Here we have a problem involving the graphs of a function f of x and its derivative f prime of x. The coordinate axes have been deleted, but we have a grid of equal squares. We need to find the minimum value of f of x.

Let's carefully analyze the grid points marked with dots. Notice the horizontal distance between the leftmost dots and the intersection point. Let's count the grid squares.

Between the left column of dots and the intersection point on the right, we span exactly 2 horizontal grid units. Let's verify the vertical rise of the line graph over this distance.

The line rises 3 squares for every 2 squares it moves to the right.
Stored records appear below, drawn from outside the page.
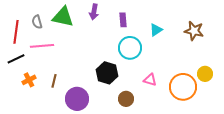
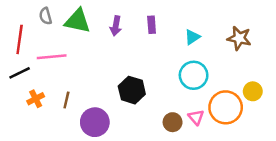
purple arrow: (94, 12) -> (116, 26), moved
gray semicircle: (37, 22) -> (45, 16), moved
cyan circle: (130, 48) -> (194, 75), moved
pink triangle: (150, 80) -> (196, 117), moved, turned 32
brown circle: (126, 99) -> (173, 122), moved

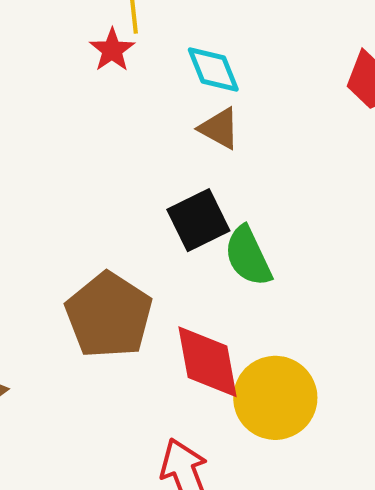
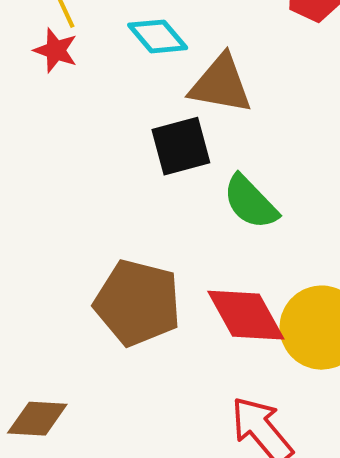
brown triangle: (219, 128) -> (221, 84), moved, size x1.5
black square: (198, 220) -> (181, 146), moved, turned 30

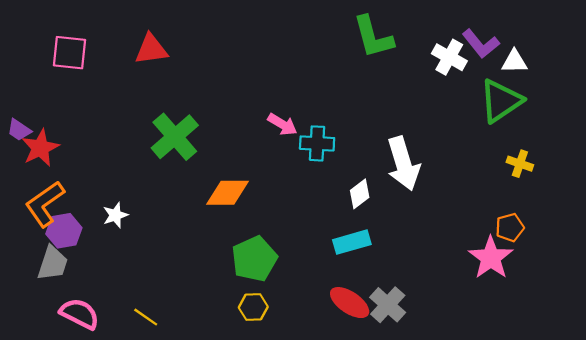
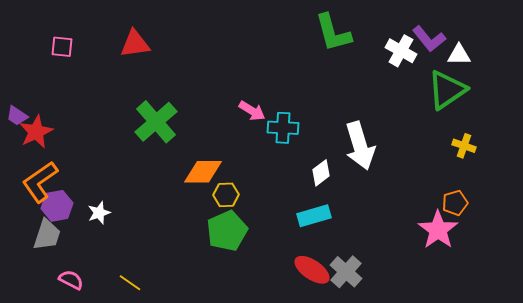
pink square: (69, 53) -> (62, 47), size x0.7
white star: (115, 215) -> (99, 213), moved
yellow hexagon: (253, 307) -> (226, 195), moved
pink semicircle: (80, 314) -> (71, 280), size x0.7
This means the slope of the derivative graph is 3 over 2, or 1.5.

Since the slope of the $f'(x)$ graph represents the second derivative, we know that $f''(x) = 1.5$. For a quadratic $f(x) = ax^2 + bx + c$, the second derivative is $2a$.

Now let's find the location of the vertex. Notice that at the left point (x=0 relative), the parabola is 3 units above the line start. At the right point (x=2 relative), they intersect, so they are at the same height.

Actually, the visual symmetry is simpler. The parabola height relative to the line at the left is 3 units. At the intersection, the height relative to the line is 0. But more importantly, look at the heights relative to the grid.

Comparing the start point and intersection point: The parabola dot on the left is exactly horizontal with the intersection dot on the right. This means $f(0) = f(2)$ in our local coordinates.

Since the parabola has the same height at $x=0$ and $x=2$ (relative to grid), the vertex must be exactly in the middle, at local $x=1$.